Come è nata la passione per il cinema?

"Da bambino andavo al cinema e ogni volta rimanevo folgorato da tantissime cose" - racconta Federico. Dopo la laurea triennale al CMT di Pisa (Cinema Musica e Teatro) sono andato a Roma dovo ho seguito un corso della a New York film Academy. Anche questo fu un corso a pagamento che mi portò tante conoscenze ma zero lavoro. Ma sono rimasto a Roma cominciando a girare le varie case di produzione col curriculum in mano. Qualche lavoro l'ho fatto, tanti anche a gratis, come è abitudine in Italia".

Com'è che poi è arrivato al lavoro su Jeeg Robot?

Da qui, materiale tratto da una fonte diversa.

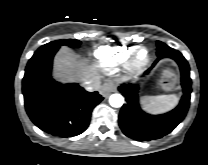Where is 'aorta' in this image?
<instances>
[{
  "instance_id": "1",
  "label": "aorta",
  "mask_w": 208,
  "mask_h": 165,
  "mask_svg": "<svg viewBox=\"0 0 208 165\" xmlns=\"http://www.w3.org/2000/svg\"><path fill=\"white\" fill-rule=\"evenodd\" d=\"M109 103L112 107L119 108L123 105L124 98L121 94L115 93L110 96Z\"/></svg>"
}]
</instances>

"Forse ero nel posto giusto al momento giusto, tutto qui. Il regista di Jeeg Robot era già cliente della casa di produzione per la quale lavorava a Roma. È stato per caso che Andrea Maguolo mi ha proposto di collaborarci”.

Mentre lavoravi sul film si rendeva conto di avere per le mani un’opera da David di Donatello?

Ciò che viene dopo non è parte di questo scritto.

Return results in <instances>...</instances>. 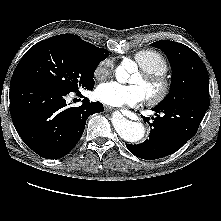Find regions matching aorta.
Masks as SVG:
<instances>
[{"mask_svg": "<svg viewBox=\"0 0 221 221\" xmlns=\"http://www.w3.org/2000/svg\"><path fill=\"white\" fill-rule=\"evenodd\" d=\"M136 71V65L131 62V67L122 64L116 69V79L120 83H126L131 73ZM112 124L118 135L128 142H138L146 134V128L141 122H134L123 117L119 112L112 116Z\"/></svg>", "mask_w": 221, "mask_h": 221, "instance_id": "762f6f07", "label": "aorta"}]
</instances>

"Non tutti i film sono belli, ma conoscendo il regista sapevo che sarebbe stato un ottimo lavoro anche se non avrei mai pensato al David".

Come funzona il suo lavoro?

“È un connubio di tecnica, di amicizia e anche di psicologia. Se è vero che ognuno ha il suo stile, è vero anche che non è un lavoro che si svolge in solitaria. Il montatore si guarda tutte le ore di girato e poi cerca di tagliare e cucire per dare un certo ritmo all'insieme. Solo il regista può poi avere l'ultima parola sul montato essendo lui la testa del film. Per questo anche al montatore viene richiesta una certa psicologia per capire cosa fare per avvicinarsi al meglio ai desideri del regista”.

Ma le parti che non vengono usate per il film che fine fanno?

"Vengono archiviate ma tenute. Non si sa mai se in futuro possano servire".

Perché ha deciso di andare a vivere a Los Angeles?Il premio le ha aperto nuove strade in Italia e in America?

"No, in Italia i grandi continuano a lavorare con altri grandi. In America non sono interessati ai premi che vinci, ma solo al lavoro che sai fare lì, in America".

Cosa ha in cantiere?

“Prima di rientrare in Italia per queste vacanze ho concluso tutti i lavori. A gennaio quando tornerò in California mi rimetterà in gioco, trovando nuovi ingaggi e nuovi obiettivi da raggiungere».

Con quale film è nato l'amore per il cinema?

«Il film con cui è nato l'amore è stato Matrix, ce l'ha portato il padre. Ha detto che con la visione di quel film aveva visto qualcosa di eccezionale».